Parse table in existing PDF

knjeckil · January 22, 2020, 4:51pm

Hello,

We are trying to parse a table from a PDF file using the TableAbsorber class, but the contents of specific columns are missing in the absorber.

Here are the PDF files and the results of the parsing process:

Test.pdf
Result.pdf

We used the following code snippet:

Document pdfDocument = new Document(dataDir + "Max.pdf");

TableAbsorber absorber = new TableAbsorber();

absorber.Visit(pdfDocument.Pages[1]);

foreach (AbsorbedTable table in absorber.TableList)
{
    foreach (AbsorbedRow row in table.RowList)
    {
        foreach (AbsorbedCell cell in row.CellList)
        {
            foreach (TextFragment text in cell.TextFragments)
            {
                Console.Write(text.Text + " ");
            }
        Console.Write("|");
        }
    Console.WriteLine("-------------------------------------------");
    }
    Console.WriteLine("===========================================");
}

Have you tested the PDF automation after installing the latest version?

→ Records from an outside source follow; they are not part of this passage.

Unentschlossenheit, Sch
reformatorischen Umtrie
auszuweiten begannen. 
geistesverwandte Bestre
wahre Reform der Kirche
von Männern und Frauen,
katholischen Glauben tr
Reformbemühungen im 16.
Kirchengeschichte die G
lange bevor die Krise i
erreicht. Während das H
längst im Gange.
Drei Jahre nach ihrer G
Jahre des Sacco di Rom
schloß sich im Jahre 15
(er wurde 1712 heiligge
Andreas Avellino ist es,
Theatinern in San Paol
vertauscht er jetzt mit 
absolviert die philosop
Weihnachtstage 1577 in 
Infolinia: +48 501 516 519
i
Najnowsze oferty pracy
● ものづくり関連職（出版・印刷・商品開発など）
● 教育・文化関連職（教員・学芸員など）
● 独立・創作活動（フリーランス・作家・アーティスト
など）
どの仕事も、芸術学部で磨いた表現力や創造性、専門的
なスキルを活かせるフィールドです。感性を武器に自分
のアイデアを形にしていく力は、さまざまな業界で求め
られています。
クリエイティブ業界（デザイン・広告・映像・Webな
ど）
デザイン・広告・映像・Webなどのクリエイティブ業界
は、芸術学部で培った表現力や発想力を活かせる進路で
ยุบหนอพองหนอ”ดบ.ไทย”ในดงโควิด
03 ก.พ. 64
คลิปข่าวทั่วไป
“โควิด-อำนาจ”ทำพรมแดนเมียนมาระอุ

Adnan.Ahmad · January 22, 2020, 9:29pm

@knjeckil,

Can you please share desired result in form of sample so that we may further investigate to help you out.

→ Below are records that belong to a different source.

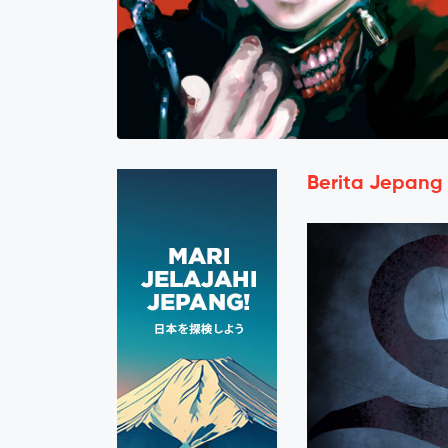
Berita Jepang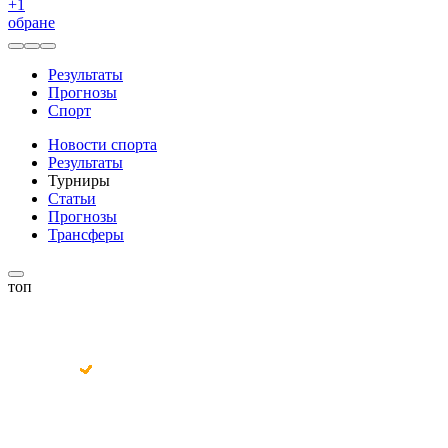
+
1
обране
Результаты
Прогнозы
Спорт
Новости спорта
Результаты
Турниры
Статьи
Прогнозы
Трансферы
топ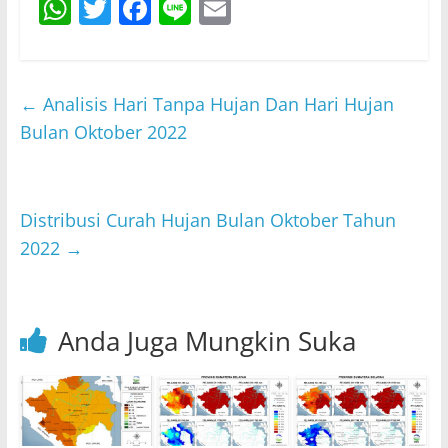
W
T
F
Li
E
h
w
a
n
m
at
itt
c
e
ai
s
er
e
l
←
Analisis Hari Tanpa Hujan Dan Hari Hujan
A
b
Bulan Oktober 2022
p
o
p
o
Distribusi Curah Hujan Bulan Oktober Tahun
k
2022
→
Anda Juga Mungkin Suka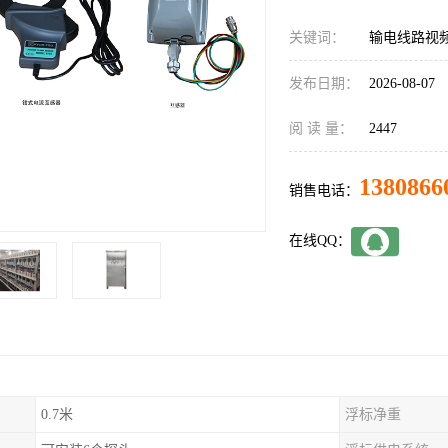
关键词：
输电线路视
发布日期：
2026-08-07
阅 读 量：
2447
1380866
销售电话：
在线QQ：
0.7米
浮标净重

knjeckil · January 23, 2020, 8:58am

Please find attached expected result.
ExpectedResult.pdf (59.4 KB)

Adnan.Ahmad · January 23, 2020, 8:01pm

@knjeckil,

Thanks for sharing requested file.

I have observed your issue and like to inform that I have created investigation ticket with ID PDFNET-47610 in our issue tracking system to investigate and resolve this issue as soon possible.